The UK Supreme Court has decided that a case accusing Jack Straw, the former Foreign Secretary, and other UK officials of being complicit in kidnap and torture could go to trial.
Here we explain this important case in plain English.
So what’s this case about?
Kidnap, torture, held without trial for ten years. with the knowledge and possible assistance of the UK Government. No legal remedy. These were the claims in a major case in the Supreme Court this week, where the court decided (in part due to the importance of protecting human rights) that such cases must be heard.
Mr Belhaj is a Libyan national, and was a well-known opposition activist against the Gaddafi regime. He and his wife Mrs Boudchar got on a flight in China. Chinese officials insisted they flew by Malaysia. In Malaysia, they were arrested and tortured, and then sent to Libya where they were tortured further. They say UK officials knew they’d been detained in Malaysia, and passed that on to Libya. They rely on a fax found in Libya after the fall of Gaddafi, in which a senior intelligence officer congratulated Libya on the ‘safe arrival’ of Mr Belhaj.

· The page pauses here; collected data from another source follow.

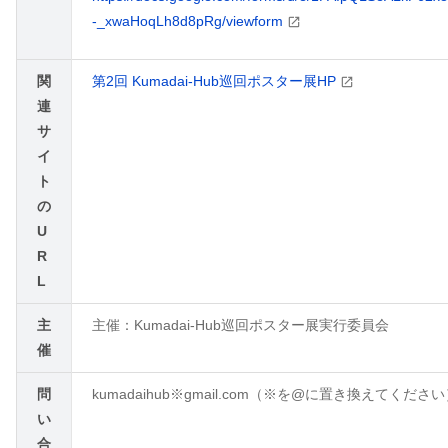
-_xwaHoqLh8d8pRg/viewform
関
第2回 Kumadai-Hub巡回ポスター展HP
連
サ
イ
ト
の
U
R
L
主
主催：Kumadai-Hub巡回ポスター展実行委員会
催
問
kumadaihub※gmail.com（※を@に置き換えてくださ
い
合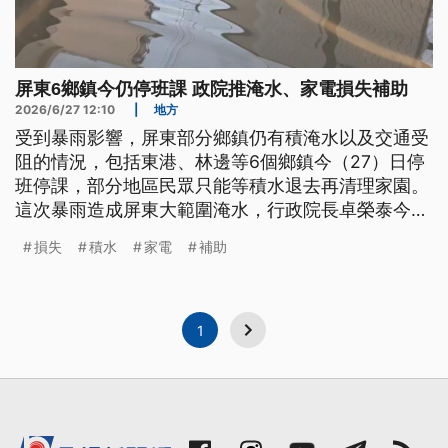
屏東6鄉鎮今仍停班課 政院推淹水、家電損失補助
2026/6/27 12:10
|
地方
受到暴雨影響，屏東部分鄉鎮仍有積淹水以及交通受
阻的情況，包括東港、林邊等6個鄉鎮今（27）日停
班停課，部分地區民眾只能等積水退去再清理家園。
這次暴雨造成屏東大範圍淹水，行政院長卓榮泰今日
也特地南下勘災。
損失
積水
家電
補助
1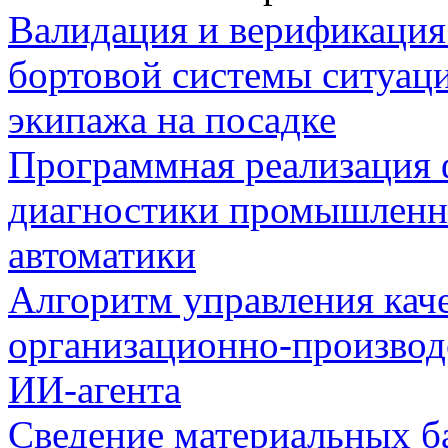
Валидация и верификаци
бортовой системы ситуац
экипажа на посадке
Программная реализация
диагностики промышленн
автоматики
Алгоритм управления кач
организационно-производ
ИИ-агента
Сведение материальных б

Mr Rahmatullah’s case is slightly different. He was arrested in Iraq by the UK, and transferred to US custody. He was detained for over ten years without charge. He claims the UK is responsible for assisting and encouraging this. But as Jack Straw has pointed out in a statement after the decision, so far these facts have never been tested in court.
How has there been a case, if the facts haven’t been considered by a court?

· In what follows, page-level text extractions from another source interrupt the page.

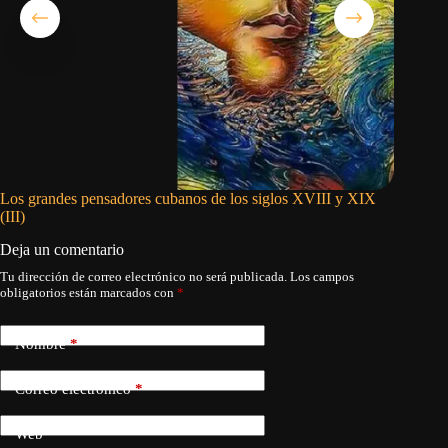
Los grandes pensadores cubanos de los siglos XVIII y XIX
Apátrid
(III)
Deja un comentario
Tu dirección de correo electrónico no será publicada.
Los campos
obligatorios están marcados con
*
Nombre
*
Correo electrónico
*
Web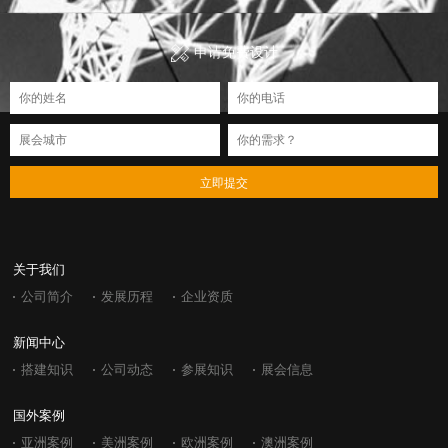
申请免费设计
立即提交
关于我们
公司简介
发展历程
企业资质
新闻中心
搭建知识
公司动态
参展知识
展会信息
国外案例
亚洲案例
美洲案例
欧洲案例
澳洲案例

The defendants said that the courts should not hear the case at all, and so have not yet responded to the allegations themselves for these reasons.
In international law, there is an idea that states can’t be made to answer to the court of another state. States are immune from being tried in each other’s courts. It makes sense: you wouldn’t expect French courts to be able to judge the British prime minister. In this case, no foreign states were directly involved – only British officials and departments were defendants – but the argument was that foreign states were indirectly involved.
Foreign Act of State Doctrine
The second argument is a home-grown principle that the courts won’t judge cases where that involves ‘sitting in judgment on the acts of foreign states’. Although it sounds similar to the first, it is different: it’s not that the courts can’t hear the case, but that they will voluntarily not do so.
What was decided?
The Supreme Court said neither applied. It didn’t require foreign states to come and defend themselves, so international law wasn’t engaged. As for the second argument, the allegations were so serious and involved such serious breaches of human rights that the courts should not refrain from hearing such cases. English law has recognised fundamental rights since Magna Carta. Torture and arbitrary detention are among the gravest abuses of human rights. Either the principle doesn’t apply at all in these cases, or (given the importance of human rights) there is an exception to it. The judges disagreed which of those it is, but agreed that it doesn’t make much difference: the courts should decide cases where the government is accused of such things.
Now what happens?
Probably back to court, where the facts will be tested – Mr Belhaj has said he will keep fighting until he gets an apology, and £1 in damages from each of the Defendants.
Why is this case so important for human rights?
As the Supreme Court pointed out, the Government’s case effectively meant that these issues couldn’t be heard anywhere. But now, where the government is accused of serious human rights violations, there’s at least a chance the case can be heard. The court emphasised that potential embarrassment for the government and damage to foreign affairs don’t outweigh the importance English law gives to protecting fundamental rights. It’s important for the rule of law that such cases can come before the courts.